Find every line below where the string "Balotelli" shows up, and copy those lines.

◆ Given entries:

*****

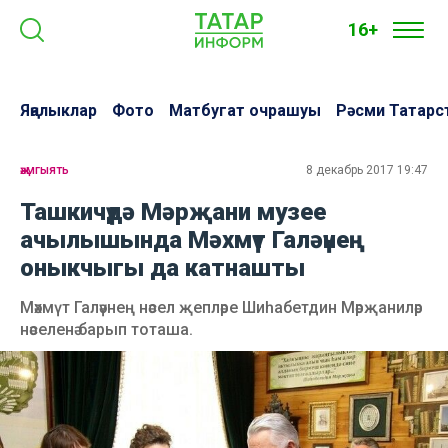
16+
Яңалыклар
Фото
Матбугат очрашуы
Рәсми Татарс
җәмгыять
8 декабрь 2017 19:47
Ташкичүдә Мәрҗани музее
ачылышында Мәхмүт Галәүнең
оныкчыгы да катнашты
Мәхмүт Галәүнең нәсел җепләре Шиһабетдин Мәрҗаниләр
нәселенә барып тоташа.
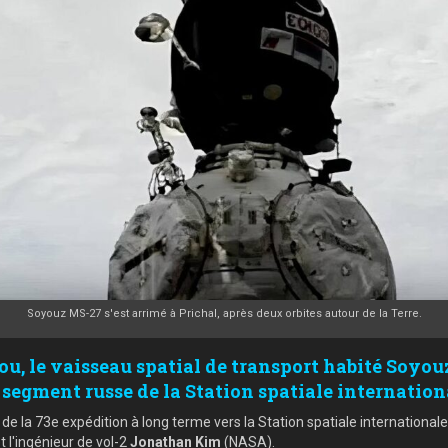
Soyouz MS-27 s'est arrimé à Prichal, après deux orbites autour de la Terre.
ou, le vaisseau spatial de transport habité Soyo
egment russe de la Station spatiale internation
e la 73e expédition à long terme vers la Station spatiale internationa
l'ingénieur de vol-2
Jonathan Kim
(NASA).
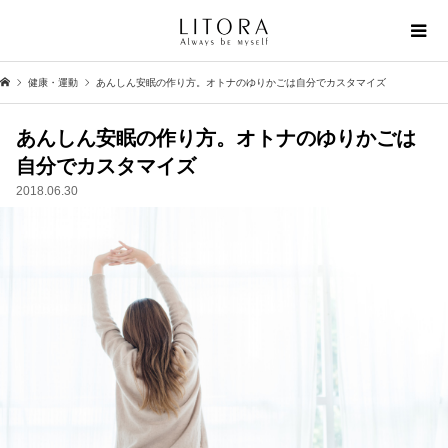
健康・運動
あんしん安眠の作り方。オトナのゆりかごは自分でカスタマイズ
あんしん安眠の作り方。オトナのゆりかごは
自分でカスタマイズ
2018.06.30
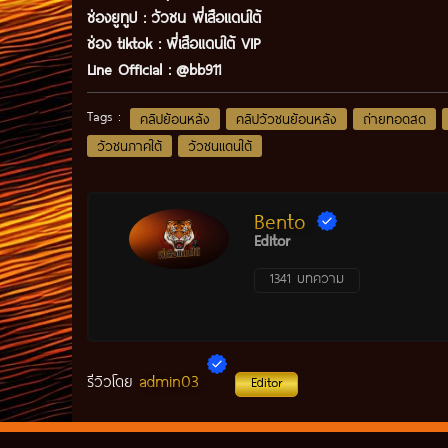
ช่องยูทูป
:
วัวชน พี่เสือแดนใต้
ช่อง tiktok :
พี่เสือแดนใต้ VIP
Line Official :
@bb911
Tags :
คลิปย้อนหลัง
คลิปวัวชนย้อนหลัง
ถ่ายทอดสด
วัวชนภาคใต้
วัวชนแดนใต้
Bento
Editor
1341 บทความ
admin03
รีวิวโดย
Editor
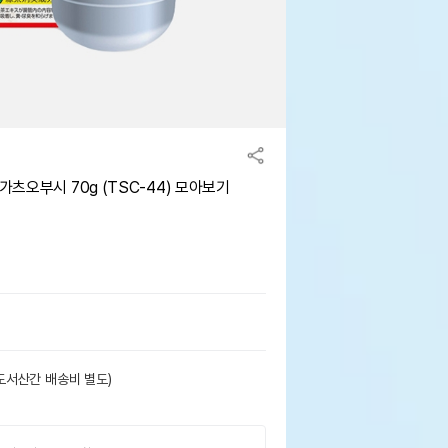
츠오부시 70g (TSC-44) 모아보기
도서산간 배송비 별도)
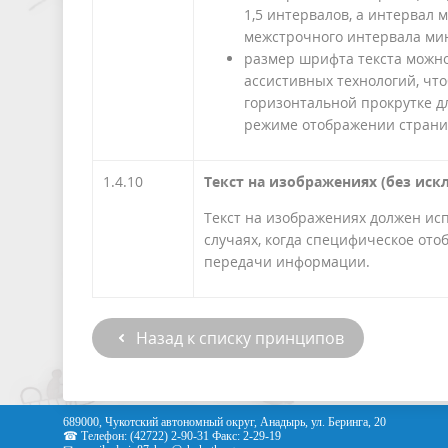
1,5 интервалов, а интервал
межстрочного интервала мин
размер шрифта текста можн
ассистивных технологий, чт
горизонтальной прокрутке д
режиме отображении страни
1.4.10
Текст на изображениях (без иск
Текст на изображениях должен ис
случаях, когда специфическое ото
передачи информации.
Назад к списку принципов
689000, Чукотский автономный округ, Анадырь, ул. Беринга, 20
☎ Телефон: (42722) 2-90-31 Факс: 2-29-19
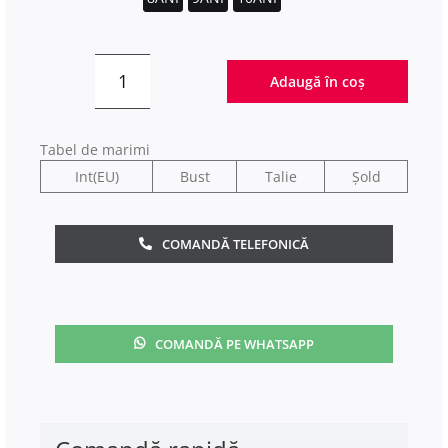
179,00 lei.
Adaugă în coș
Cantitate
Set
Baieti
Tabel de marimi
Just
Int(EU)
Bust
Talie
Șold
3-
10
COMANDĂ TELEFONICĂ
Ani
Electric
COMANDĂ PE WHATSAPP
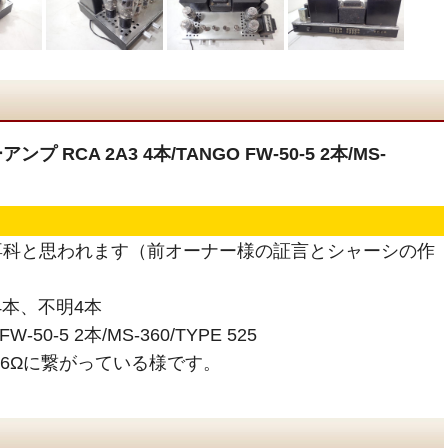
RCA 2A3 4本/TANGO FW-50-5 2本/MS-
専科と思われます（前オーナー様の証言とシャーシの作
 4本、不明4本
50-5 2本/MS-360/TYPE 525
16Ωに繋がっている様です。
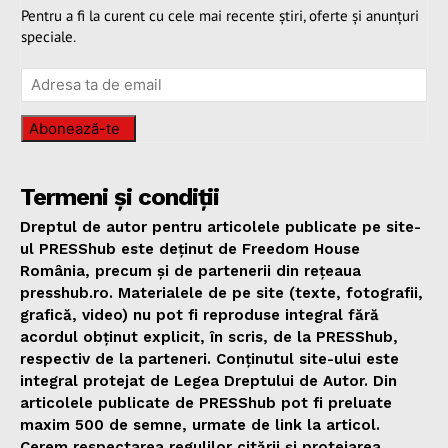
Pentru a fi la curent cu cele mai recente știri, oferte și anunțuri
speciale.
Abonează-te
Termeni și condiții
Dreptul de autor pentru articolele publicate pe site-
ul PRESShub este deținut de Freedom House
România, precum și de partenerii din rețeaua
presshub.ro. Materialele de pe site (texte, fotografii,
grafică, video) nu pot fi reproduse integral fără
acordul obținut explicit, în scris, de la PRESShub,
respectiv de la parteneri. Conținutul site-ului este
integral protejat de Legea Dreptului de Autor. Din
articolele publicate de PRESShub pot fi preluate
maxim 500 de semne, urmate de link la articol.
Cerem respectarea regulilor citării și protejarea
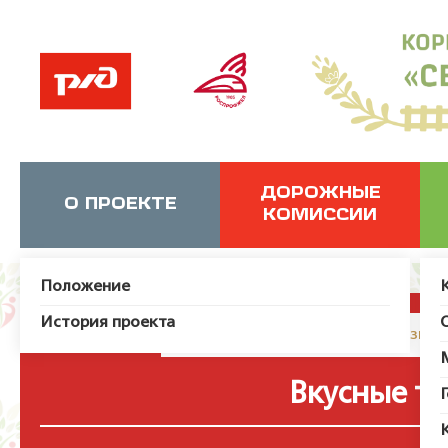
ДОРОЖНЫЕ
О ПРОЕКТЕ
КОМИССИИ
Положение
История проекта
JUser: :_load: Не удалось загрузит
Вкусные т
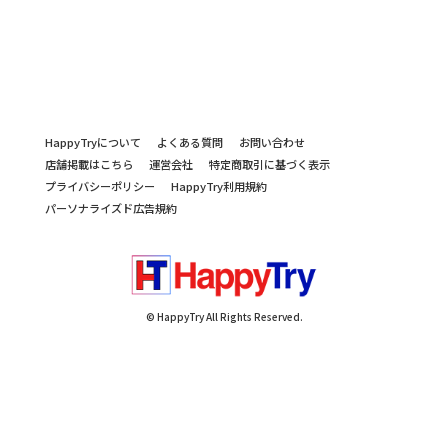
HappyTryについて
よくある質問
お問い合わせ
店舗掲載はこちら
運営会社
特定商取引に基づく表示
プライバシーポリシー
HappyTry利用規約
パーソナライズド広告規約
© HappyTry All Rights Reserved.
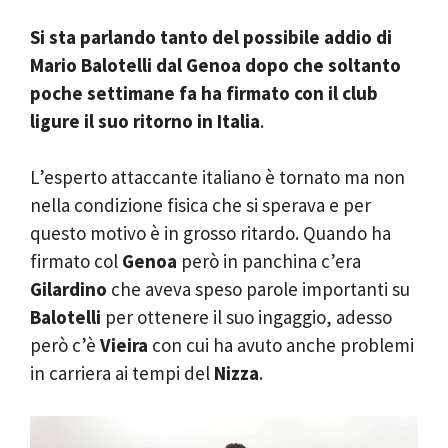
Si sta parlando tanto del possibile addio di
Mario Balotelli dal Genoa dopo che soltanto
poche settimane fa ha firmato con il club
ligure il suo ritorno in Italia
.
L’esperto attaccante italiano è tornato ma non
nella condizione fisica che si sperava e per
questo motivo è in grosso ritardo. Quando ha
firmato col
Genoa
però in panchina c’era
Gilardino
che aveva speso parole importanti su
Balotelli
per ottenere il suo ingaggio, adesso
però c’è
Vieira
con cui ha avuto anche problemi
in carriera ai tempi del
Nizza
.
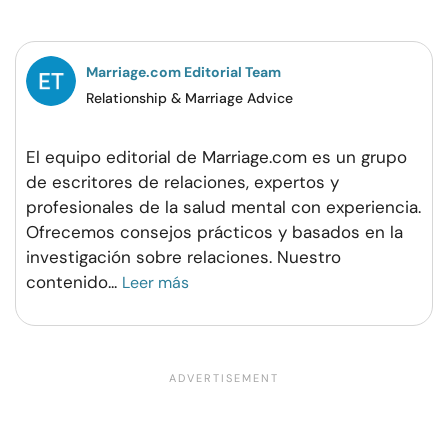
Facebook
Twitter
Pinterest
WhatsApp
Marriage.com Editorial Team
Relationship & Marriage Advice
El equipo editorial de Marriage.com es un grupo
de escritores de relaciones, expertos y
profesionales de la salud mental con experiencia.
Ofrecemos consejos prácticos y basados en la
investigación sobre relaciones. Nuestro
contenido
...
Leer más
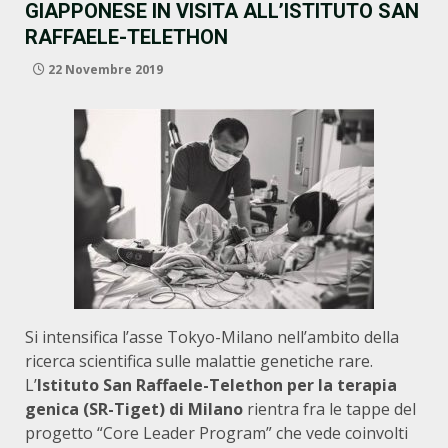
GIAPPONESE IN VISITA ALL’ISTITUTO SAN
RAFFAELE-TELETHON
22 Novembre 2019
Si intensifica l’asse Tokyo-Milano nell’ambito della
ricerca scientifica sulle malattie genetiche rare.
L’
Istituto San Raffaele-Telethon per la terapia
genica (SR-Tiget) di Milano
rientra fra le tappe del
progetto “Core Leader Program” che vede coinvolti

*****

◆ Reply:
Mario Balotelli dal Genoa dopo che soltanto
Balotelli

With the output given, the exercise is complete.